Rochester Scientist Honored by American Pain Society
Thursday, May 12, 2005
A Rochester scientist who is a national expert on chronic pain has been honored by the American Pain Society.
Robert H. Dworkin, Ph.D., professor of Anesthesiology, Neurology, Oncology, and Psychiatry at the University of Rochester Medical Center, received the Wilbert E. Fordyce Clinical Investigator Award from the American Pain Society at its recent meeting in Boston. The award recognizes Dworkin’s career aimed at learning more about and ultimately treating and preventing chronic pain more effectively.
Dworkin is an expert on neuropathic pain, a type of severe pain caused by damage to nerves. Doctors estimate that 4 to 6 million people in the United States have such pain, which for many is completely disabling. Sufferers can include people who have had shingles, who have diabetes, and who have or had cancer, multiple sclerosis, a stroke, a spinal cord injury, or a number of other conditions. Treating such patients is oftentimes frustrating for doctors and nurses because the condition can be very difficult or impossible to treat effectively, and patients are oftentimes desperate for relief.

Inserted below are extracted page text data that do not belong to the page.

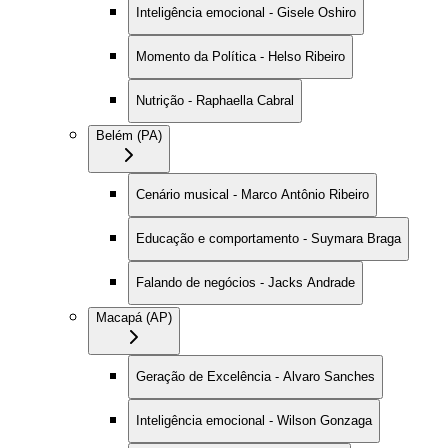
Inteligência emocional - Gisele Oshiro
Momento da Política - Helso Ribeiro
Nutrição - Raphaella Cabral
Belém (PA)
Cenário musical - Marco Antônio Ribeiro
Educação e comportamento - Suymara Braga
Falando de negócios - Jacks Andrade
Macapá (AP)
Geração de Excelência - Alvaro Sanches
Inteligência emocional - Wilson Gonzaga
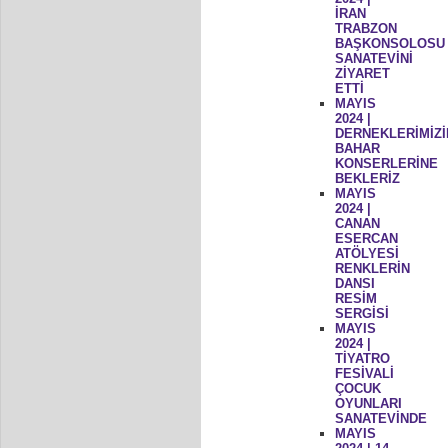
İRAN
TRABZON
BAŞKONSOLOSU
SANATEVİNİ
ZİYARET
ETTİ
MAYIS
2024 |
DERNEKLERİMİZİ
BAHAR
KONSERLERİNE
BEKLERİZ
MAYIS
2024 |
CANAN
ESERCAN
ATÖLYESİ
RENKLERİN
DANSI
RESİM
SERGİSİ
MAYIS
2024 |
TİYATRO
FESİVALİ
ÇOCUK
OYUNLARI
SANATEVİNDE
MAYIS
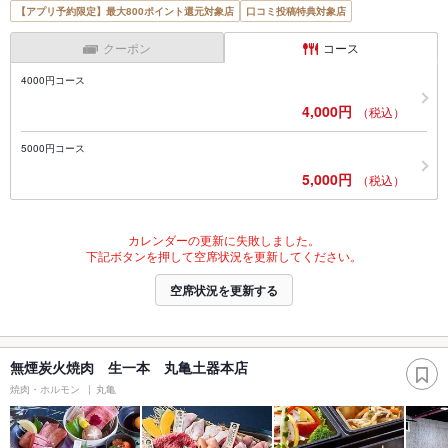
【アプリ予約限定】最大800ポイント還元対象店
口コミ投稿特典対象店
クーポン
コース
4000円コース
4,000円
（税込）
5000円コース
5,000円
（税込）
カレンダーの更新に失敗しました。
下記ボタンを押して空席状況を更新してください。
空席状況を更新する
無煙炭火焼肉 生一本 丸亀土器本店
焼肉・ホルモン
丸亀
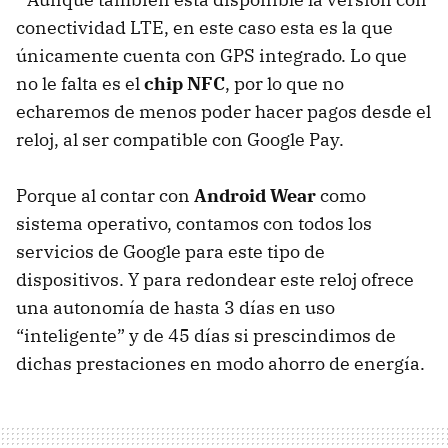
conectividad LTE, en este caso esta es la que
únicamente cuenta con GPS integrado. Lo que
no le falta es el
chip NFC
, por lo que no
echaremos de menos poder hacer pagos desde el
reloj, al ser compatible con Google Pay.
Porque al contar con
Android Wear
como
sistema operativo, contamos con todos los
servicios de Google para este tipo de
dispositivos. Y para redondear este reloj ofrece
una autonomía de hasta 3 días en uso
“inteligente” y de 45 días si prescindimos de
dichas prestaciones en modo ahorro de energía.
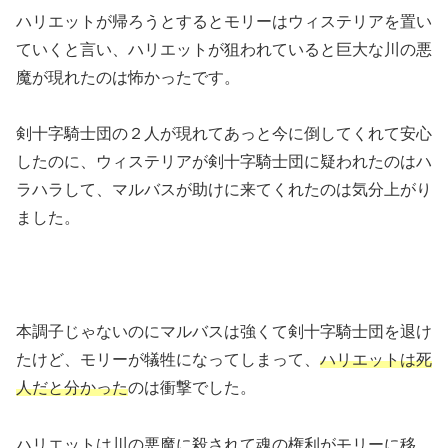
ハリエットが帰ろうとするとモリーはウィステリアを置い
ていくと言い、ハリエットが狙われていると巨大な川の悪
魔が現れたのは怖かったです。
剣十字騎士団の２人が現れてあっと今に倒してくれて安心
したのに、ウィステリアが剣十字騎士団に疑われたのはハ
ラハラして、マルバスが助けに来てくれたのは気分上がり
ました。
本調子じゃないのにマルバスは強くて剣十字騎士団を退け
たけど、モリーが犠牲になってしまって、
ハリエットは死
人だと分かった
のは衝撃でした。
ハリエットは川の悪魔に殺されて魂の権利がモリーに移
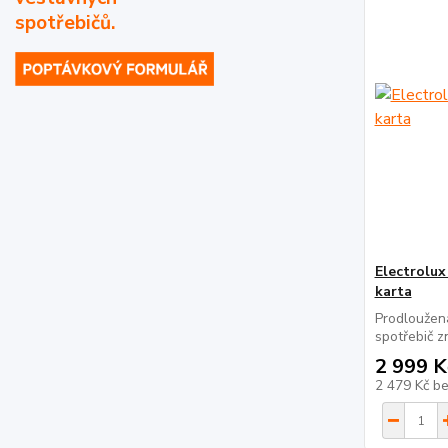
spotřebičů.
Electrolux
karta
Prodloužen
spotřebič zn
2 999 K
2 479 Kč
b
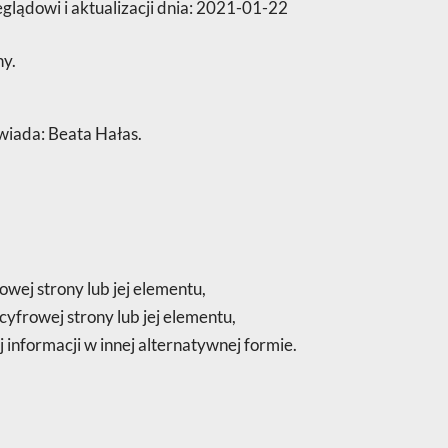
lądowi i aktualizacji dnia:
2021-01-22
ny.
wiada:
Beata Hałas
.
owej strony lub jej elementu,
cyfrowej strony lub jej elementu,
informacji w innej alternatywnej formie.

To help doctors learn about new research that could help them treat patients more effectively, Dworkin founded the International Conference on the Mechanisms and Treatment of Neuropathic Pain, a group of experts from around the world that meets annually. They developed the first-ever evidence-based treatment guidelines for neuropathic pain. The guidelines, published in 2003, highlight recently improved treatments for patients and are now used worldwide to help guide the care of patients. Through the guidelines Dworkin has improved the care of people in pain worldwide.
Dworkin also co-chairs a collaboration of people from universities, the pharmaceutical industry, government agencies, and patient support groups that aims to improve the design and interpretation of clinical trials of treatments for pain.
Dworkin plays a major role nationally addressing safety and pain issues. He is a member of the Anesthetic and Life Support Drugs Advisory Committee of the U.S. Food and Drug Administration, and earlier this year he took part in a highly visible FDA advisory committee meeting where experts discussed the safety of drugs such as Vioxx, Celebrex, and other cox-2 inhibitors. He is also a member of data and safety monitoring boards of the U.S. Department of Veterans Affairs and the National Institutes of Health, and he serves as an advisor to several pharmaceutical firms. He is an associate editor of the Clinical Journal of Pain.
A psychologist by training, Dworkin began his career searching for psychological traits that put a person at risk for experiencing chronic pain. Over the past two decades he has turned his attention to the broader study of pain. He has discovered that patients with painful conditions like shingles or who have had breast cancer surgery who experience more severe acute pain are more likely than others to develop chronic pain. This finding has led to the prediction that reducing acute pain will decrease a patient’s risk of developing chronic pain.
Dworkin received his bachelor’s degree in psychology and sociology from the University of Pennsylvania and his doctorate in psychology from Harvard. He has been with the university since 1997 and is also director of the Anesthesiology Clinical Research Center.